Es un hecho que el mundo está cambiando y en ese contexto, la economía naranja cobra fuerza: una plataforma como Netflix tiene 33 millones de suscriptores; en Colombia, los festivales de teatro atraen a 4 millones de espectadores; en Youtube se sube un promedio de 100 horas de video por minuto.

En las grandes ciudades

La demanda de servicios creativos es innegable, “el comercio de este tipo de servicios crece 70 por ciento más rápido que el de bienes no creativos y estas transacciones ocurren de manera creciente a través de internet”, señala un documento del BID.

En Colombia, por ejemplo, ciudades como Medellín ya tienen registradas 6.562 empresas que hacen parte de esta aventura, y reportan activos por 3,5 billones de pesos, generando a su paso 33.000 empleos formales, según la Cámara de Comercio de esa ciudad. Muchas, aún son empresas silenciosas, al igual que en Bogotá, donde se registran 1.765 solo en la industria musical, las cuales, en el 2017 vendieron 836.766 millones de pesos.

Por ahora, las compañías no son grandes. En la capital antioqueña, por ejemplo, el 87 por ciento son micro y el 11 por ciento pequeñas. Solo 0,3 por ciento son grandes y el 1,7 por ciento, medianas. Esto se da, precisamente, porque la cultura ha estado divorciada de la economía, dice Buitrago. Pero la apuesta en el país es que a Colombia no le llegue esta revolución tan tarde como ha pasado con otras cosas.

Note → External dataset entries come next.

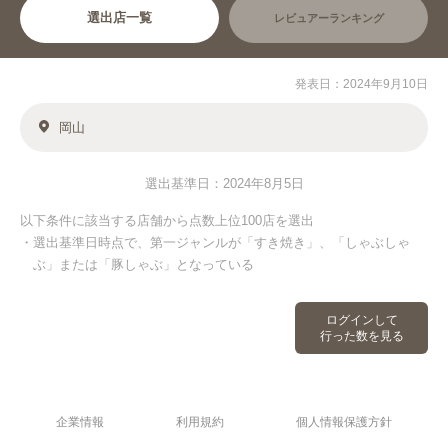
選出店一覧
レビュアーランキング
発表日：2024年9月10日
岡山
選出基準日：2024年8月5日
以下条件に該当する店舗から点数上位100店を選出
・選出基準日時点で、第一ジャンルが「すき焼き」、「しゃぶしゃ
ぶ」または「豚しゃぶ」となっている
ログインして
行った数を見る
企業情報
利用規約
個人情報保護方針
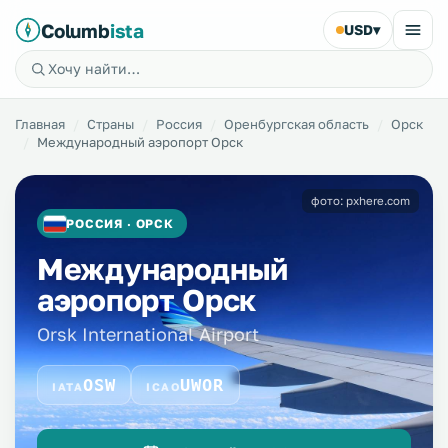
Columb
ista
USD
▾
Главная
Страны
Россия
Оренбургская область
Орск
Международный аэропорт Орск
фото: pxhere.com
РОССИЯ · ОРСК
Международный
аэропорт Орск
Orsk International Airport
OSW
UWOR
IATA
ICAO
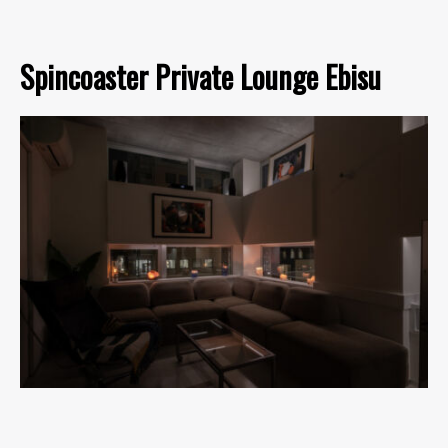
Spincoaster Private Lounge Ebisu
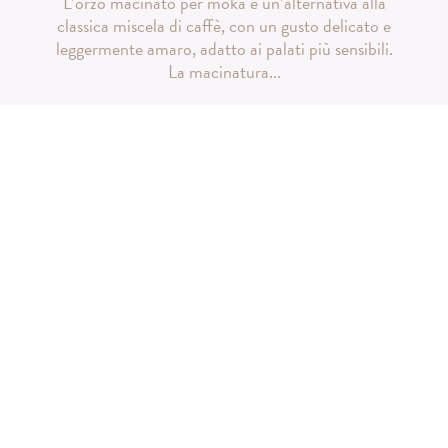
L’orzo macinato per moka è un’alternativa alla
classica miscela di caffè, con un gusto delicato e
leggermente amaro, adatto ai palati più sensibili.
La macinatura...
Scopri di più
Letta l'
informativa privacy
, 
all'iscrizione alla newsletter 
et Santé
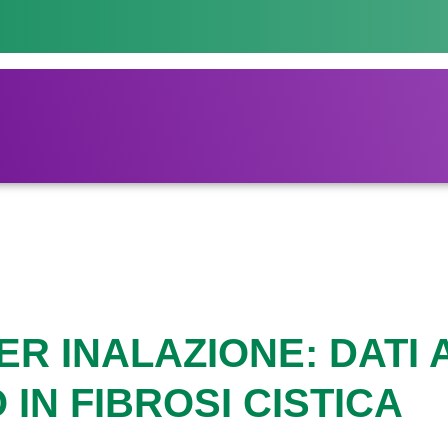
R INALAZIONE: DATI 
IN FIBROSI CISTICA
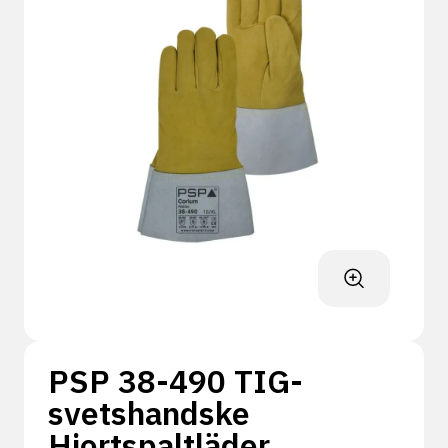
PSP 38-490 TIG-
svetshandske
Hjortspaltläder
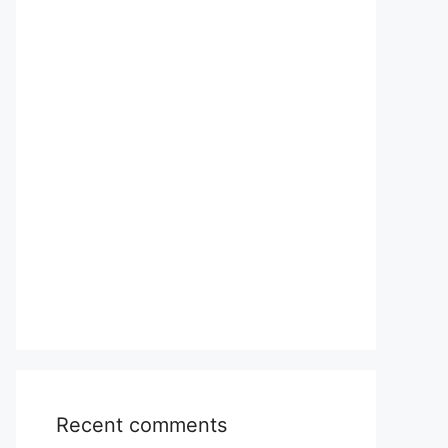
Recent comments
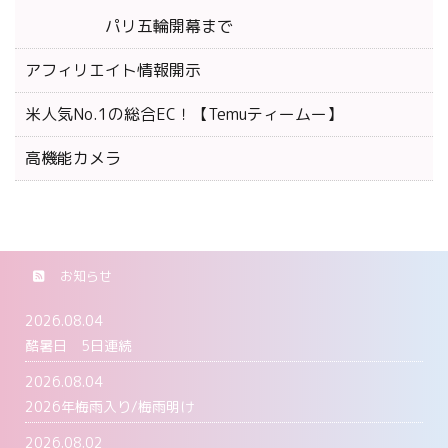
パリ五輪開幕まで
アフィリエイト情報開示
米人気No.1の総合EC！【Temuティームー】
高機能カメラ
お知らせ
2026.08.04
酷暑日 5日連続
2026.08.04
2026年梅雨入り/梅雨明け
2026.08.02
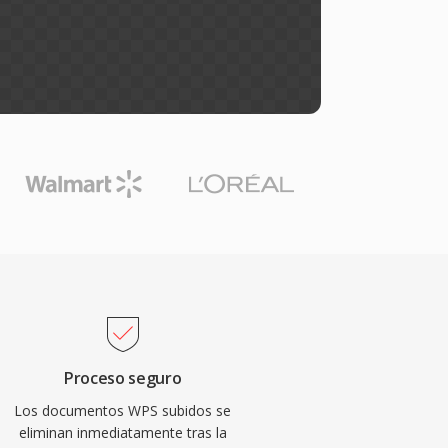
Proceso seguro
Los documentos WPS subidos se
eliminan inmediatamente tras la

“El ideal que uno buscaría es que en un país como Colombia el tonelaje de exportaciones de carbón se estanque ahí y empiece a perder preminencia en el peso. A cambio, lo reemplace la exportación de artesanías, de ropa diseñada en el país”. La diferencia de ese cambio, en términos económicos es descomunal. “Mientras una tonelada de carbón puede valer entre 85 y 90 dólares; una de productos de diseño colombiano puede costar de 800 a 900 dólares”.

¿Quién ha avanzado?

Un país que ha avanzado, y ha tenido logros en los últimos 15 años es Corea del Sur. Pasó de tener una cultura desconocida para el mundo a ser uno de los principales referentes culturales del planeta. Es potencia en videojuegos, en música, en televisión, en cine. Gran parte de lo que ha hecho es una combinación efectiva de impulsar la cultura como práctica y conectarla con tecnología (internet), dice Buitrago, al señalar que “si nos vamos a lo básico de lo que proponemos, es que todos podamos ejercer y disfrutar nuestra cultura y al estar conectados a internet la activamos como un dinamizador de la economía”.

Es un hecho que es posible sacarle jugo a la creatividad. Las cuentas de la economía naranja en el PIB del país aún no pueden ser testigo de sus posibilidades, pues esta apuesta es transversal a los distintos sectores. Pero en el libro de Duque y Buitrago se conservan los números generales: en Colombia el 3,3 por ciento del PIB, es decir, 20,7 billones de pesos, provienen de la economía naranja.